■ **Instructions for the task**:
Transcribe every record in full, keeping it exactly the same.

■ **Extracted material**:

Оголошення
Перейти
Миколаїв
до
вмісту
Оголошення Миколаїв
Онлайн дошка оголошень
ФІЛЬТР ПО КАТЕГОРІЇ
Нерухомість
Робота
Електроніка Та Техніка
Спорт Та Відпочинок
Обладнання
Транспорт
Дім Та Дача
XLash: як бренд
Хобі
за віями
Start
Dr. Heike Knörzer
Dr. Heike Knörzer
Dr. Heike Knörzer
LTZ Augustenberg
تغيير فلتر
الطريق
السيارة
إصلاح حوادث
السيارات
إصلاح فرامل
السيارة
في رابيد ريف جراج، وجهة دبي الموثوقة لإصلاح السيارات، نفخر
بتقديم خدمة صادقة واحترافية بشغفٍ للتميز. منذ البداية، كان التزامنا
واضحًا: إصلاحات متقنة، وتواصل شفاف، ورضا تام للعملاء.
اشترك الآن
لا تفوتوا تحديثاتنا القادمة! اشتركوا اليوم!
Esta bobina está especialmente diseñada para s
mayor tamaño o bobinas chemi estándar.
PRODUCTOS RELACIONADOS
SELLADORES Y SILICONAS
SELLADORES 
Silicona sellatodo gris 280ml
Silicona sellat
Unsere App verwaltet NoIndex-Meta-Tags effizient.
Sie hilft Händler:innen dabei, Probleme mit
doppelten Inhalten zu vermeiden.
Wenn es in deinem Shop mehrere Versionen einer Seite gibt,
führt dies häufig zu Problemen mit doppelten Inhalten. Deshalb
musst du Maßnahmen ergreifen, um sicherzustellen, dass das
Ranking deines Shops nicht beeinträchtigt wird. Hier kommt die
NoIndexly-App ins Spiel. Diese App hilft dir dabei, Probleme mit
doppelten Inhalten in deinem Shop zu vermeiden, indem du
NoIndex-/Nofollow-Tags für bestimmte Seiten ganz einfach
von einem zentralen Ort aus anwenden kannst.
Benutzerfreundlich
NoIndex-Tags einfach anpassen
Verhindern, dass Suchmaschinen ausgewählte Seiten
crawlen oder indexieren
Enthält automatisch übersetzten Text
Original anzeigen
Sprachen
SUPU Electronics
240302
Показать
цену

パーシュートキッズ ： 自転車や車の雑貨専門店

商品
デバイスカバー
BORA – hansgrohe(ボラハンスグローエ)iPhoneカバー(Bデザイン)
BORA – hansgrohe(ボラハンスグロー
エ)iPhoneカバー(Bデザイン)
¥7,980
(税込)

■ **Response to this exercise**:
Оголошення
Перейти
Миколаїв
до
вмісту
Оголошення Миколаїв
Онлайн дошка оголошень
ФІЛЬТР ПО КАТЕГОРІЇ
Нерухомість
Робота
Електроніка Та Техніка
Спорт Та Відпочинок
Обладнання
Транспорт
Дім Та Дача
XLash: як бренд
Хобі
за віями
Start
Dr. Heike Knörzer
Dr. Heike Knörzer
Dr. Heike Knörzer
LTZ Augustenberg
تغيير فلتر
الطريق
السيارة
إصلاح حوادث
السيارات
إصلاح فرامل
السيارة
في رابيد ريف جراج، وجهة دبي الموثوقة لإصلاح السيارات، نفخر
بتقديم خدمة صادقة واحترافية بشغفٍ للتميز. منذ البداية، كان التزامنا
واضحًا: إصلاحات متقنة، وتواصل شفاف، ورضا تام للعملاء.
اشترك الآن
لا تفوتوا تحديثاتنا القادمة! اشتركوا اليوم!
Esta bobina está especialmente diseñada para s
mayor tamaño o bobinas chemi estándar.
PRODUCTOS RELACIONADOS
SELLADORES Y SILICONAS
SELLADORES 
Silicona sellatodo gris 280ml
Silicona sellat
Unsere App verwaltet NoIndex-Meta-Tags effizient.
Sie hilft Händler:innen dabei, Probleme mit
doppelten Inhalten zu vermeiden.
Wenn es in deinem Shop mehrere Versionen einer Seite gibt,
führt dies häufig zu Problemen mit doppelten Inhalten. Deshalb
musst du Maßnahmen ergreifen, um sicherzustellen, dass das
Ranking deines Shops nicht beeinträchtigt wird. Hier kommt die
NoIndexly-App ins Spiel. Diese App hilft dir dabei, Probleme mit
doppelten Inhalten in deinem Shop zu vermeiden, indem du
NoIndex-/Nofollow-Tags für bestimmte Seiten ganz einfach
von einem zentralen Ort aus anwenden kannst.
Benutzerfreundlich
NoIndex-Tags einfach anpassen
Verhindern, dass Suchmaschinen ausgewählte Seiten
crawlen oder indexieren
Enthält automatisch übersetzten Text
Original anzeigen
Sprachen
SUPU Electronics
240302
Показать
цену

パーシュートキッズ ： 自転車や車の雑貨専門店

商品
デバイスカバー
BORA – hansgrohe(ボラハンスグローエ)iPhoneカバー(Bデザイン)
BORA – hansgrohe(ボラハンスグロー
エ)iPhoneカバー(Bデザイン)
¥7,980
(税込)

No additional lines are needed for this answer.